支援者を考える~ASD当事者の立場から その4

 「教員に人権はないのか!!」と言い放った教員について守られ過ぎだという批判的な意見をTwitterで読みました。私はその言葉にゾッとしたという旨のリプをしました。「教員に人権はないのか‼」ーこう記してみますと改めてゾッとしますし、言ってほしくない、または言ってはいけないとも考えています。今回はそう考える理由について考察していきたいと思います。
 Twitterではこの言葉にまつわる状況や事情が評細に書かれていませんでしたが、多分生徒との関わりの中で、生徒に人権があるなら教員にも人権があると考えたのでしょう。つまり、どちらも同じ人間であり、平等という前提で出てきた言葉なのでしょう。それでも、私は「教員に人権はないのか‼」という言葉には共感できません。どういうことでしょうか。
 まず、生徒と教員との関係については、同じ人間ではなく違う人間であり、平等ではないので対等ではないということが言えます。要するに力関係においては、教員の方が生徒よりも上であり、力ある立場ということになります。なので、教員は下(力ない立場)である生徒を対等にする必要性があります。そのためには、教員側にそれだけの制限や縛りが掛かります。これでやっと対等な関係になるわけです。ということは、教員は既に人権を持っており、責任を取らなければならない立場になりますので、生徒に対してはその人権を保障する責任が発生するのです。
 このように考えていくと、「人権はないのか‼」という言葉は生徒と教員では意味が異なることが理解できます。生徒から教員ならば力ない立場が力ある立場に向かって主張することになりますので、了解可能です。しかし、教員から生徒だと力ある立場から力ない立場に向かうことになり、それは抑圧になり得るのです。同時にそれは力ある立場が優位に立つことも意味します。したがって、「教員に人権はないのか‼」という言葉は力ない立場への人権侵害にもなるのです。
 こういう言葉は教員に限らず、支援者側も使いやすい傾向にあります。例えば、私がある専門学校の精神保健福祉学科にいた頃、実習でクラスメイトの女性が男性患者からセクハラだと言ったと意気揚々と話していたことを思い出します。私は実習生であろうと、精神保健福祉士という力ある立場であることに変わりはないから、患者という力ない立場にそう言い放つことには違和感を覚えました。力ある立場ならばいけないことをハッキリ言いつつ、患者の言葉を聴いて別の望ましい接し方を共に考える責任があると考えています。力ある立場は力ない立場からのセクハラだけで済ませてはいけないのです。それは単なる人権侵害です。
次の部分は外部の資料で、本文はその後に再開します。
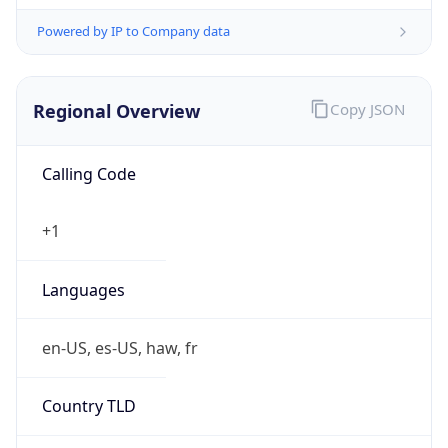
Powered by IP to Company data
Regional Overview
Copy JSON
Calling Code
+1
Languages
en-US, es-US, haw, fr
Country TLD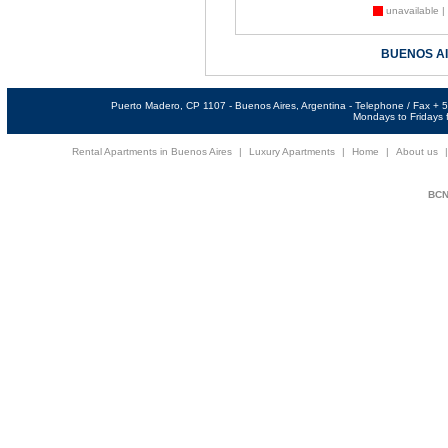
unavailable |
BUENOS A
Puerto Madero, CP 1107 - Buenos Aires, Argentina - Telephone / Fax +
Mondays to Fridays f
Rental Apartments in Buenos Aires
|
Luxury Apartments
|
Home
|
About us
BCNi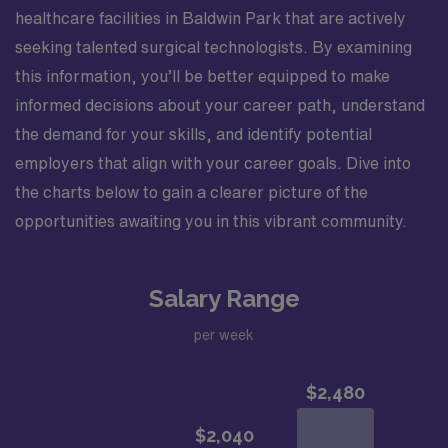
healthcare facilities in Baldwin Park that are actively
seeking talented surgical technologists. By examining
this information, you’ll be better equipped to make
informed decisions about your career path, understand
the demand for your skills, and identify potential
employers that align with your career goals. Dive into
the charts below to gain a clearer picture of the
opportunities awaiting you in this vibrant community.
Salary Range
per week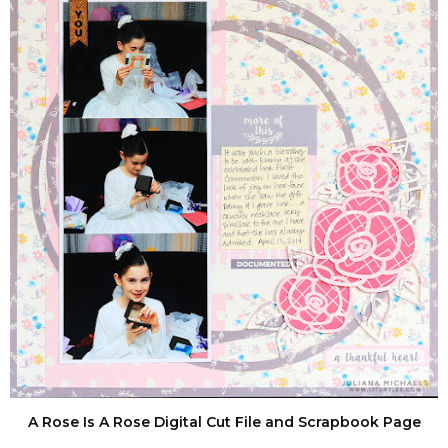
A Rose Is A Rose Digital Cut File and Scrapbook Page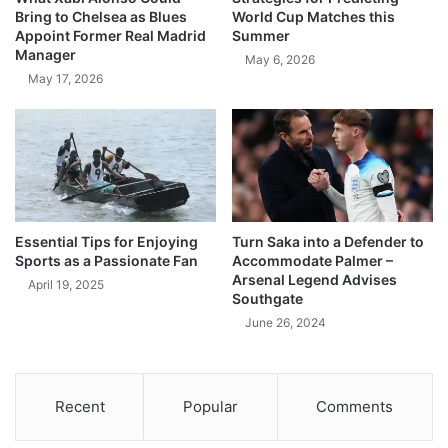
Bring to Chelsea as Blues
World Cup Matches this
Appoint Former Real Madrid
Summer
Manager
May 6, 2026
May 17, 2026
Essential Tips for Enjoying
Turn Saka into a Defender to
Sports as a Passionate Fan
Accommodate Palmer –
Arsenal Legend Advises
April 19, 2025
Southgate
June 26, 2024
Recent
Popular
Comments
 「教員に人権はないのか‼」と言い放った教員も同様です。この言葉にせよ「セクハラ」にせよ、向ける対象が力ない立場であれば抑圧や人権侵害になりますので、言ってほしくないし言ってはいけないと考えるのです。教員や支援者側のような力ある立場は生徒や患者等力ない立場に対し、ハッキリ言うところはあっても、別の解決方法を提案する等の対応を取る責任があります。そして上記の言葉を自身より力ある立場に主張できるような職場環境にしていくことも必要ではないでしょうか。力ない立場に向けたらアウトです。
 ここまで読んでいただいた方に深く感謝申し上げます。